◆ Records from a data collection

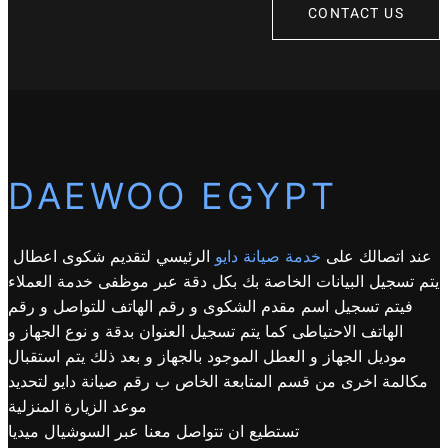
CONTACT US
DAEWOO EGYPT
عند اتصالك على
خدمة صيانة دايو
الرئيسي لتقديم شكوى اعطال
يتم تسجيل البيانات الخاصة بك بكل دقة عبر موظفى خدمة العملاء
فيتم تسجيل اسم مقدم الشكوى و رقم الهاتف للتواصل و رقم
الهاتف الاحتياطى كما يتم تسجيل العنوان بدقة و نوع الجهاز و
موديل الجهاز و العطل الموجود بالجهاز و بعد ذلك يتم استقبال
مكالمة اخرى من قسم المتابعة الخاص ب رقم صيانة دايو لتحديد
موعد الزيارة المنزلية
تستطيع ان تتواصل معنا عبر السوشيال ميديا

◆ Work order
In the entries above, find each line with the string "الهاتف" and copy it.

◆ Task result
فيتم تسجيل اسم مقدم الشكوى و رقم الهاتف للتواصل و رقم
الهاتف الاحتياطى كما يتم تسجيل العنوان بدقة و نوع الجهاز و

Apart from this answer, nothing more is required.